Graças ao Twitter descobri a nova indústria que a precarização do trabalho no capitalismo tardio os millennials irão destruir: os ônibus de viagem. Semana passada viajei de Buser pela primeira vez.

"Viaje de ônibus com 60% de economia", essa é a promessa do aplicativo que conecta pessoas que vão viajar para o mesmo destino com empresas de ônibus de viagem executiva, o famoso FRETADO. Ah, a economia compartilhada! Ainda segundo o site: "Nossa tecnologia compartilhada e sustentável fomenta a mobilidade no Brasil, criando uma nova opção de transporte segura, de qualidade e a preços justos. Assim como já aconteceu no transporte privado por aplicativo nas cidades, é hora do transporte intermunicipal mudar para melhor. E para sempre."

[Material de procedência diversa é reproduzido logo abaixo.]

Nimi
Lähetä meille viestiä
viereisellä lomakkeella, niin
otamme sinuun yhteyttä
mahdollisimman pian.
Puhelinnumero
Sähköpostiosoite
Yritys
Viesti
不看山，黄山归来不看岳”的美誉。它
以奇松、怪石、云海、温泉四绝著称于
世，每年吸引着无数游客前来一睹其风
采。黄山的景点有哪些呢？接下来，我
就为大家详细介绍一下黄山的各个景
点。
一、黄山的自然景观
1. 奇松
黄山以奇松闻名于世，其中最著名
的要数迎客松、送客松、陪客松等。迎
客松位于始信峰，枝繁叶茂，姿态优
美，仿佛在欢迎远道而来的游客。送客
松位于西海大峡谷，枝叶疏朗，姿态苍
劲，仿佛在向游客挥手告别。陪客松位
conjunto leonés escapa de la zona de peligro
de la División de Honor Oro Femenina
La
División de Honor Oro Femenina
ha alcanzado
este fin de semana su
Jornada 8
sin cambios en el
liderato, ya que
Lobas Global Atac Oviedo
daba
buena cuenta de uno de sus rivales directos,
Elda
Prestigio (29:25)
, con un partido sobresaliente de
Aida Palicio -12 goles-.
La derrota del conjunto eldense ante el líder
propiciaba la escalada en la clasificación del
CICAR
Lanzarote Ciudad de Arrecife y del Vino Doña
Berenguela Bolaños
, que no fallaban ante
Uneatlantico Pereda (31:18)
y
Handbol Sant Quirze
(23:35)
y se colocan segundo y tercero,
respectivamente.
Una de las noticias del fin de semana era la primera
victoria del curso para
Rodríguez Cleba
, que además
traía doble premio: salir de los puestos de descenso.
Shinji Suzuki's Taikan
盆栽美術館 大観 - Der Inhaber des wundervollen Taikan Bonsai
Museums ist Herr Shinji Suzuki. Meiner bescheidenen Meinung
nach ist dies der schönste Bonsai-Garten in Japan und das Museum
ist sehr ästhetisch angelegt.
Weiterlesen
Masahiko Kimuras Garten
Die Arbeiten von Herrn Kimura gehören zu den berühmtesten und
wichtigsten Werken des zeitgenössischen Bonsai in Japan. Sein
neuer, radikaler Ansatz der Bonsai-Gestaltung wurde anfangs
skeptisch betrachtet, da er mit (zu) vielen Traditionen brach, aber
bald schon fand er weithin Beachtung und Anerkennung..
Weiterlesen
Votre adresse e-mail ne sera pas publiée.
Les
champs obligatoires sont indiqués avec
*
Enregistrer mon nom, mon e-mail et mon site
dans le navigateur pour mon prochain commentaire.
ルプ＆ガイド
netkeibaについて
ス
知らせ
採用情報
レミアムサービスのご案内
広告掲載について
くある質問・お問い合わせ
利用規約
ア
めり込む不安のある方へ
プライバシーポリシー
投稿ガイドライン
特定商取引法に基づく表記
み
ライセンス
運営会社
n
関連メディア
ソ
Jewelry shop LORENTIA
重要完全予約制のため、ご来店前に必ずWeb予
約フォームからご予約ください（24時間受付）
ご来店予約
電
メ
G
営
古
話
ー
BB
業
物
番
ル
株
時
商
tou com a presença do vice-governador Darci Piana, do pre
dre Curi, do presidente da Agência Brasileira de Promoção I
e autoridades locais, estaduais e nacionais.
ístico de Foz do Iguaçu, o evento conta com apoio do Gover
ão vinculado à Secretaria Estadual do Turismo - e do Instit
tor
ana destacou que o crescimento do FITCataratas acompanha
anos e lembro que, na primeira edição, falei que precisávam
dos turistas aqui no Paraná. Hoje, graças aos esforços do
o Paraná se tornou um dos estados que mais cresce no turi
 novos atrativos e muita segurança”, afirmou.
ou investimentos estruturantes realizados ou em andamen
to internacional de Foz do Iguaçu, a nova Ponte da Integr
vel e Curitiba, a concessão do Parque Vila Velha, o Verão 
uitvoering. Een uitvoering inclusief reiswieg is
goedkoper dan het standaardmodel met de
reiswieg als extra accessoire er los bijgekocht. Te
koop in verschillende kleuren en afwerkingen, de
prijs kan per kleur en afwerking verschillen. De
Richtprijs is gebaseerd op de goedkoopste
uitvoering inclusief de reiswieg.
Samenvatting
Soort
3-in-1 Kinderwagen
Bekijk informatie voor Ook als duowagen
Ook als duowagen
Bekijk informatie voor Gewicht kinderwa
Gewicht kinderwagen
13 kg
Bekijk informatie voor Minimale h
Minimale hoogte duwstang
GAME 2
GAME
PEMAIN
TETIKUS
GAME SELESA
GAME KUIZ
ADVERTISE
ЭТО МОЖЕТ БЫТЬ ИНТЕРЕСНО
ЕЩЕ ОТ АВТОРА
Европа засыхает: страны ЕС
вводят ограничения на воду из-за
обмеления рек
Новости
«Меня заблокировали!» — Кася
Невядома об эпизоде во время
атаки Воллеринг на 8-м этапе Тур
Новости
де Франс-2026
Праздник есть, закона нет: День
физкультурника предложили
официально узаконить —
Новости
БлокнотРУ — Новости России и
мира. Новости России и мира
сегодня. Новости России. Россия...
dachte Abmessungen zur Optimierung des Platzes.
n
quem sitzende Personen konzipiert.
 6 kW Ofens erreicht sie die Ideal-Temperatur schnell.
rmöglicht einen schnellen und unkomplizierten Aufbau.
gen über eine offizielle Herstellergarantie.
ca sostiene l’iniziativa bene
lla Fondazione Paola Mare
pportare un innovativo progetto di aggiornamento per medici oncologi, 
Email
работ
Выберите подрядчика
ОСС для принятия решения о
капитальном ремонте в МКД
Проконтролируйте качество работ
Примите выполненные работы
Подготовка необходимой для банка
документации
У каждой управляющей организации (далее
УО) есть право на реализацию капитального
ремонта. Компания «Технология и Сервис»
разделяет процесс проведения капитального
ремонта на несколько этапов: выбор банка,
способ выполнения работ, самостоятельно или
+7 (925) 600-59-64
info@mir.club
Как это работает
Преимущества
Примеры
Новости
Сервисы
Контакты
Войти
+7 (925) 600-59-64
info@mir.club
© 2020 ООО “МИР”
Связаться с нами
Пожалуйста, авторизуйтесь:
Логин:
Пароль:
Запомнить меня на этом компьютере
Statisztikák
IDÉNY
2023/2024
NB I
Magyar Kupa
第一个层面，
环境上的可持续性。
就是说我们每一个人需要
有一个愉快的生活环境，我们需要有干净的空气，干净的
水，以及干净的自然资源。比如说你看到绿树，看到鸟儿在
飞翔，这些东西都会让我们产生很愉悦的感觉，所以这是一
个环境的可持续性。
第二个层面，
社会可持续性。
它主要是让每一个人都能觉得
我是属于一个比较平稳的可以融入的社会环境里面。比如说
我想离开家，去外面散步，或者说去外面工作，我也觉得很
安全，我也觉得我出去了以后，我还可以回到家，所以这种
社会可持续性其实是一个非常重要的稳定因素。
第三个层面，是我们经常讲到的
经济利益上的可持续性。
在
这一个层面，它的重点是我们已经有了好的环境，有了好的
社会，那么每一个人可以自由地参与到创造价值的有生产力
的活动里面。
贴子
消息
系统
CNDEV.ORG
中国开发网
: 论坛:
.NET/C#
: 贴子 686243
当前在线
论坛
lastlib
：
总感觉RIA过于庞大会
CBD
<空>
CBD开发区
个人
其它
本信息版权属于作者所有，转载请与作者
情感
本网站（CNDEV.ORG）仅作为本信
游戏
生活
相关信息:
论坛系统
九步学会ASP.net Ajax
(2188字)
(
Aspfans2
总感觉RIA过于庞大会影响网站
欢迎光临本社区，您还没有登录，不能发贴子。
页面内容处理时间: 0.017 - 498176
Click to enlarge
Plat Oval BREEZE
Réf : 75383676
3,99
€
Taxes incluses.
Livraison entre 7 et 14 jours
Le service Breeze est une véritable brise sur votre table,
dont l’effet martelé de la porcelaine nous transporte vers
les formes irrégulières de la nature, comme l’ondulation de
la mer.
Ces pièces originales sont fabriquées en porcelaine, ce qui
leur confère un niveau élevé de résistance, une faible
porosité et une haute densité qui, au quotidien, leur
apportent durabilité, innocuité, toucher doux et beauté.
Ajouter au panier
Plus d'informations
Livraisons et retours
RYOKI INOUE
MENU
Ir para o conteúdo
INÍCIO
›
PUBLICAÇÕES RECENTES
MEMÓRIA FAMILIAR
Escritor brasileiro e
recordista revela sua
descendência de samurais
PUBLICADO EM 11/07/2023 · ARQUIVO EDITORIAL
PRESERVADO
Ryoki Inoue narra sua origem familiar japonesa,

Na prática, é como se você fosse chamar um Uber Juntos pra fazer uma viagem intermunicipal.

Assim como nem sempre você vai encontrar pessoas que estejam indo na mesma direção que você no Uber Juntos, pra viagem no Buser rolar você precisa encontrar um grupo disponível na data e no destino que você quiser, o que nem sempre vai acontecer. Imagino que nas capitais seja mais tranquilo - São Paulo e Rio, por exemplo, têm ônibus todos os dias - mas para o interior, como é o meu caso, só encontrei viagens sexta, domingo e terça, num único horário. Não precisa lotar o ônibus, mas quanto mais gente confirmada, mais barata a viagem fica.

"Ai mas é barato mesmo?"

Minha viagem de São Paulo (SP) para Uberlândia (MG) pelo Buser saiu por R$119,00 o trecho, num ônibus leito. Numa viação tradicional, como a Rode Rotas, esse trajeto sairia por R$207,77 (leito) ou R$149,72 (executivo), o que é razão suficiente pra pegar em armas. Além disso, a primeira viagem de Buser sai por R$10 (sim) e a cada amigo convidado você ganha R$10 de desconto em viagens futuras, as famosas BUSEDAS BUEDAS. Não acredito que não tinha ninguém na sala pra pensar num nome melhor que esse.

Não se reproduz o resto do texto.